FDA approves Pomalyst to treat AIDS-related Kaposi sarcoma. BMS

Bristol Myers Squibb announced that Pomalyst (pomalidomide) was approved by the FDA for patients with AIDS-related Kaposi sarcoma whose disease has become resistant to highly active antiretroviral therapy (HAART), or in patients with Kaposi sarcoma who are HIV-negative. Patients with AIDS-related Kaposi sarcoma should continue HAART for their HIV as recommended by their physician.

Pomalyst was granted accelerated approval, Breakthrough Therapy designation and Orphan Drug designation in these indications based on overall response rates observed in a Phase 1/II open label, single-arm clinical trial (12-C-0047). Continued approval may be contingent upon verification and description of clinical benefit in a confirmatory trial.

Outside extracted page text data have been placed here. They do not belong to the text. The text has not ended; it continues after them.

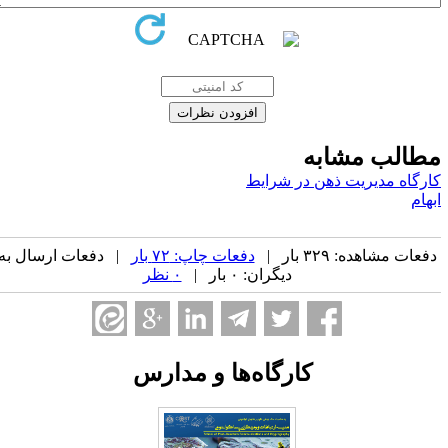
طالب مشابه
ارگاه مدیریت ذهن در شرایط
بهام
فعات مشاهده: ۳۲۹ بار |
دفعات چاپ: ۷۲ بار
| دفعات ارسال به
دیگران: ۰ بار |
۰ نظر
کارگاه‌ها و مدارس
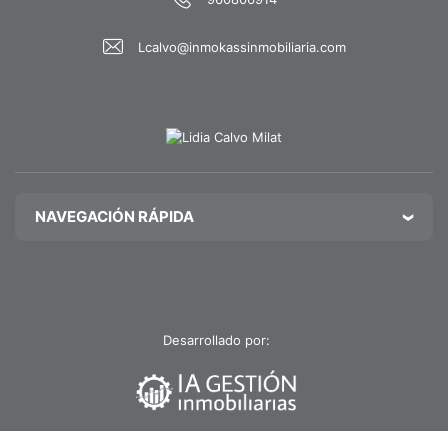
unas magníficas vistas abiertas sobre Valencia.
https://habitatge.gva.es/es/registres-en-materia-
habitatge
Cada detalle ha sido pensado para ofrecer el máximo
Lcalvo@inmokassinmobiliaria.com
confort y una estética elegante, cálida y atemporal.
Cuenta con sistema de domótica integrado. y Airzone,
que permite regular de forma independiente la
climatización de cada estancia, proporcionando un
confort personalizado y una mayor eficiencia
energética.
NAVEGACIÓN RÁPIDA
La vivienda forma parte de una promoción residencial
de alto nivel, diseñada para disfrutar de una calidad de
vida excepcional. Sus propietarios podrán disfrutar de
piscina, gimnasio y completas zonas comunes,
concebidas como una extensión natural de la vivienda.
Ubicada en Nou Campanar, una de las zonas con mayor
Desarrollado por:
proyección de Valencia, ofrece un entorno moderno y
consolidado, rodeado de amplias zonas verdes,
comercios, colegios, centros deportivos y todos los
servicios necesarios para el día a día, con excelentes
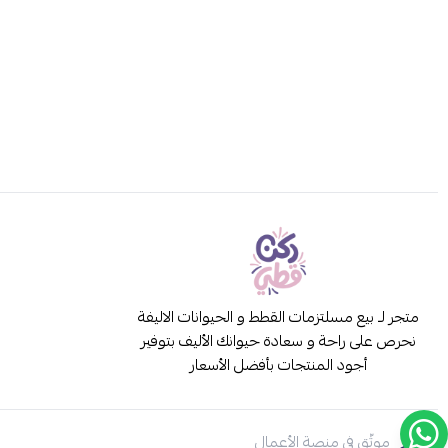
متجر لـ بيع مسلتزمات القطط و الحيوانات الاليفة
نحرص على راحة و سعادة حيوانك الأليف بتوفير
أجود المنتجات بأفضل الأسعار
موثّق في منصة الأعمال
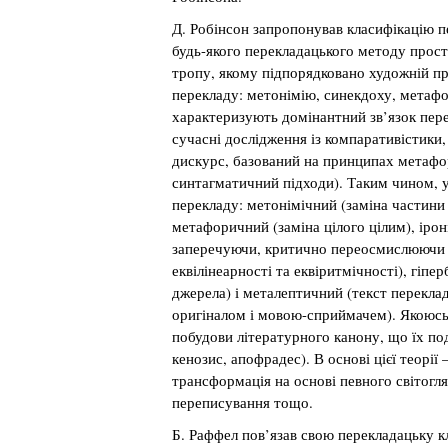
Д. Робінсон запропонував класифікацію пе
будь-якого перекладацького методу прос
тропу, якому підпорядковано художній пр
перекладу: метонімію, синекдоху, метафо
характеризують домінантний зв’язок пере
сучасні дослідження із компаративістики,
дискурс, базований на принципах метафо
синтагматичний підходи). Таким чином, у 
перекладу: метонімічний (заміна частини
метафоричний (заміна цілого цілим), ірон
заперечуючи, критично переосмислюючи й
еквілінеарності та еквіритмічності), гіп
джерела) і металептичний (текст перекла
оригіналом і мовою-сприймачем). Якоюсь
побудови літературного канону, що їх пода
кенозис, апофрадес). В основі цієї теорі
трансформація на основі певного світогл
переписування тощо.
Б. Раффел пов’язав свою перекладацьку к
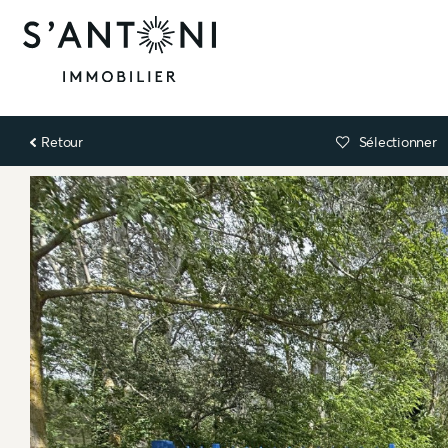
Retour
Sélectionner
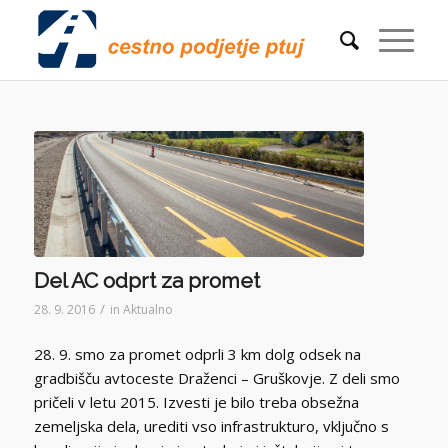
Del AC odprt za promet
/
28. 9. 2016
in
Aktualno
28. 9. smo za promet odprli 3 km dolg odsek na
gradbišču avtoceste Draženci – Gruškovje. Z deli smo
pričeli v letu 2015. Izvesti je bilo treba obsežna
zemeljska dela, urediti vso infrastrukturo, vključno s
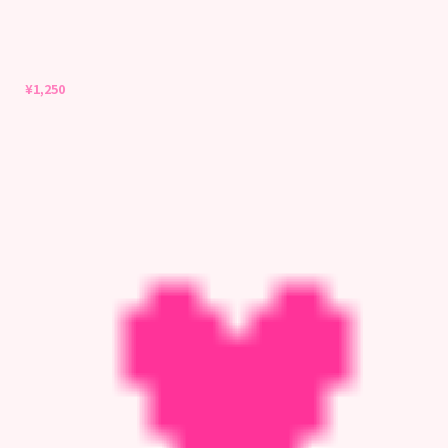
¥
1,250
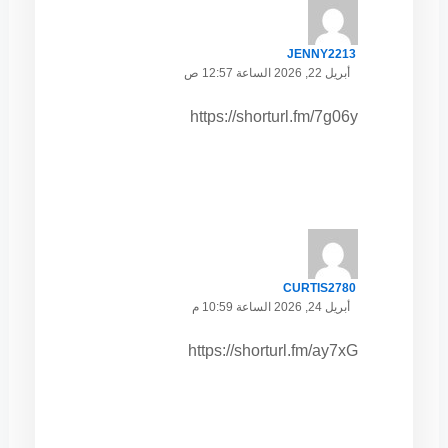
JENNY2213
أبريل 22, 2026 الساعة 12:57 ص
https://shorturl.fm/7g06y
CURTIS2780
أبريل 24, 2026 الساعة 10:59 م
https://shorturl.fm/ay7xG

As described in the Boxed Warnings of the prescribing information, Pomalyst can cause fetal harm and is contraindicated in females who are pregnant. Pomalyst is only available through a restricted distribution program, Pomalyst REMS . Deep vein thrombosis, pulmonary embolism, myocardial infarction and stroke can occur in patients treated with Pomalyst and thromboprophylaxis is recommended.

The approval of Pomalyst was based on the findings of a Phase 1/II open-label, single-arm study conducted evaluating the safety, pharmacokinetics and efficacy of Pomalyst in patients with HIV-positive and HIV-negative symptomatic Kaposi sarcoma , the majority of whom had advanced disease. The study was performed under a Cooperative Research and Development Agreement (CRADA) by a team led by Dr. Robert Yarchoan of the HIV and AIDS Malignancy Branch within the Center for Cancer Research of the National Cancer Institute (NCI).

A total of 28 patients (18 HIV-positive, 10 HIV-negative) received 5 mg of Pomalyst, once daily for 21 of 28-day cycles, until disease progression or unacceptable toxicity. All HIV-positive patients continued concomitant highly active antiretroviral therapy (HAART). The trial excluded patients with symptomatic pulmonary or visceral Kaposi sarcoma, history of venous or arterial thromboembolism, or procoagulant disorders. Patients received thromboprophylaxis with aspirin 81 mg once daily throughout therapy. The median time to first response was 1.8 months (0.9 to 7.6). The primary endpoint of the study was overall response rate (ORR), which included complete response (CR), clinical complete response (cCR) and partial response (PR), as assessed by investigators according to the AIDS Clinical Trial Group (ACTG) Oncology Committee response criteria for Kaposi sarcoma. For all patients, the ORR was 71% (95% CI: 51, 87) with 14% (4/28) of patients achieving CR and 57% (16/28) of patients achieving a PR, respectively. The median duration of response for all patients was 12.1 months (95% CI: 7.6, 16.8). Additionally, half (50%) of patients who responded maintained a response at more than 12 months with Pomalyst. The most common adverse reactions including laboratory abnormalities ( greater than 30%) are decreased absolute neutrophil count or white blood cells, elevated creatinine or glucose, rash, constipation, fatigue, decreased hemoglobin, platelets, phosphate, albumin, or calcium, increased ALT, nausea and diarrhea.Adverse reactions were evaluated in 28 patients who received treatment with Pomalyst.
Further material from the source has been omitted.